Certainly supporting this constellation of application is challenging in term of managing a solution portfolio and the “classic” software factory approaches simply don’t work. I never worked for FourSquare so I don’t know their delivery lifecyle and strategy but I had the opportunity to work and providing consultancy to many eCommerce Company, I would say quite successful in their specific areas and what I learnt was that Continuous Deployment is a must!

Such companies are continuously working on the evolution of their systems adding integrated or independent features to a set of subsystems and as soon as there are new capabilities available and successfully tested, they are rolled-out at production stage. This also implies that not necessarily all the Apps and the underlying systems are all at the same development stage and neither with the same feature set. Earlier a feature is used by user, easier a feedback is retrieved in order to properly enrich the overall solution. In order to achieve this, it is key to guarantee the consistency of the Internet Services (REST, SOAP) exposed among time and assessing and assessing again the backward compatibility in order to ensure the proper functioning of all the application versions.

The fact of having so many specialized Apps reaching a wide users Audience means as well having a huge amount of data collected by the platform as return. Here we are moving toward Big Data the technology trend of this year which is and it would be another long albeit interesting discussion. I prefer to point out that Big Data is a wide concept but the real aim of it is about prediction such as predicting market trend, decrease the customer churns ratio, running Social Analytics to evaluate the outcome of Digital Marketing campaigns. My personal feeling is that Big Data in common sense is mainly about infrastructure and the enabling technologies hence I think that focus and attention of IT should be on areally promising sub-branch which is Machine Learning which is targeting the construction of systems that can learn from data. As we can imagine Big Data and Machine Learning are essential components of FourSquare and they are used to run the Social Recommendation Engine as well as the Real-Time Suggestion tool which is based on the Social Graph.

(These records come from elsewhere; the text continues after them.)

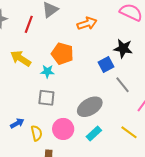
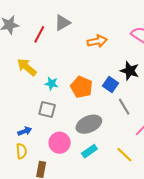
orange pentagon: (62, 54) -> (81, 87), moved
blue square: (106, 65) -> (110, 84), turned -35
blue arrow: (17, 123) -> (25, 131), moved
yellow semicircle: (36, 133) -> (21, 151), moved

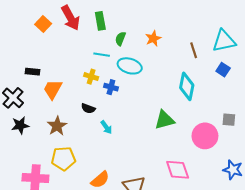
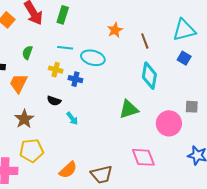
green rectangle: (100, 21) -> (63, 15), turned 30
green semicircle: (120, 39) -> (27, 53), moved
brown line: (194, 50) -> (145, 41), moved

Machine Learning are improperly considered far systems from daily usage since today so many effective development frameworks from Hadoop to Hive and tools make quite straightforward the development of such solutions. Looking around from Bing Traffic to Windows 8 Word Suggestion algorithm, from LinkedIn Maybe You Know to the Amazon suggested books are all example of Machine Learning implementations without having to explore the world of financial applications and hedge funds where ML system are widely used since years.

The new challenge is bringing such technologies to a mainstream adoption by business systems. Tools are available, knowledgeable people are out there working for startup, business is shaping the need. It’s up to us now as IT department answering to this call to action.